On Wed, Jun 03, 2015 at 07:05:15AM +0200, Thierry Goubier wrote:
> Hi Dave,
>
> Le 03/06/2015 03:15, David T. Lewis a ?crit :
> >Hi Thierry and Jose,
> >
> >I am reading this thread with interest and will help if I can.
> >
> >I do have one idea that we have not tried before. I have a theory that
> >this may
> >be an intermittent problem caused by SIGCHLD signals (from the external OS
> >process
> >when it exits) being missed by the UnixOSProcessAccessor>>grimReaperProcess
> >that handles them.
> >
> >If this is happening, then I may be able to change grimReaperProcess to
> >work around the problem.
> >
> >When you see the OS deadlock condition, are you able tell if your Pharo VM
> >process has subprocesses in the zombie state (indicating that
> >grimReaperProcess
> >did not clean them up)? The unix command "ps -axf | less" will let you look
> >at the process tree and that may give us a clue if this is happening.
>
> I found it very easy to reproduce and I do have a zombie children
> process to the pharo process.
Jose confirms this also (thanks).
Can you try filing in the attached UnixOSProcessAccessor>>grimReaperProcess
and see if it helps? I do not know if it will make a difference, but the
idea is to put a timeout on the semaphore that is waiting for signals from
SIGCHLD. I am hoping that if these signals are sometimes being missed, then
the timeout will allow the process to recover from the problem.
>
> Interesting enough, the lock-up happens in a very specific place, a call
> to git branch, which is a very short command returning just a few
> characters (where all other commands have longuer outputs). Reducing the
> frequency of the calls to git branch by a bit of caching reduces the
> chances of a lock-up.
>
This is a good clue, and it may indicate a different kind of problem (so
maybe I am looking in the wrong place). Ben's suggestion of adding a delay
to the external process sounds like a good idea to help troubleshoot it.
Dave
'From Squeak4.5 of 30 May 2015 [latest update: #15039] on 2 June 2015 at
9:35:21 pm'!
!UnixOSProcessAccessor methodsFor: 'initialize - release' stamp: 'dtl 6/2/2015
20:54'!
grimReaperProcess
"This is a process which waits for the death of a child OSProcess, and
informs any dependents of the change. Use SIGCHLD events if possible,
otherwise a Delay to poll for exiting child processes."

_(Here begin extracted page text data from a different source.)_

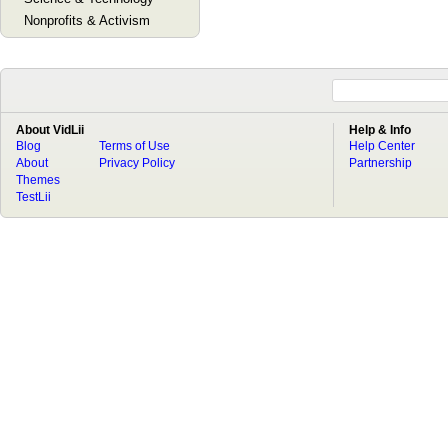
Nonprofits & Activism
About VidLii
Help & Info
Blog
Terms of Use
Help Center
About
Privacy Policy
Partnership
Themes
TestLii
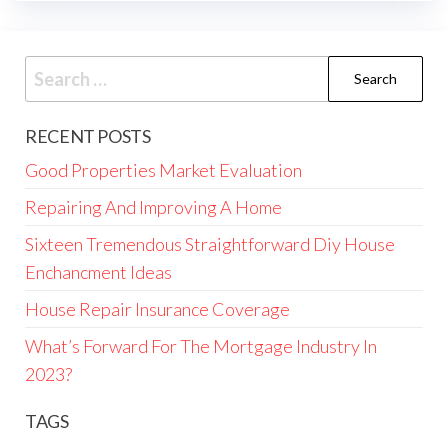
Search
for:
RECENT POSTS
Good Properties Market Evaluation
Repairing And Improving A Home
Sixteen Tremendous Straightforward Diy House
Enchancment Ideas
House Repair Insurance Coverage
What’s Forward For The Mortgage Industry In
2023?
TAGS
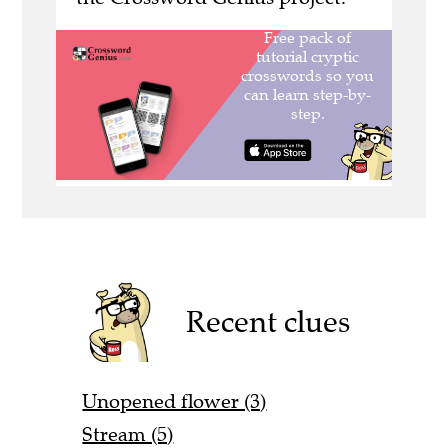
Recent clues
Unopened flower (3)
Stream (5)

| eventWaiter processSynchronizationDelay |
^ self canAccessSystem
ifTrue:
[eventWaiter := (self canAccessSystem and: [self
canForwardExternalSignals])
ifTrue: [self sigChldSemaphore "semaphore
signaled by SIGCHLD" ]
ifFalse: [Delay forMilliseconds: 200 "simple
polling loop" ].
processSynchronizationDelay := Delay forMilliseconds:
20.
grimReaper ifNil:
[grimReaper :=
[[(eventWaiter respondsTo:
#waitTimeoutMSecs: )
ifTrue: [eventWaiter
waitTimeoutMSecs: 1000 "semaphore with timeout"]
ifFalse: [eventWaiter wait].
processSynchronizationDelay wait.
"Avoids lost signals in heavy process switching"
self changed: #childProcessStatus]
repeat] newProcess.
grimReaper resume.
"name selected to look reasonable in
the process browser"
grimReaper name: ((ReadStream on:
grimReaper hash asString) next: 5)
, ': the child
OSProcess watcher']]
ifFalse:
[nil]
! !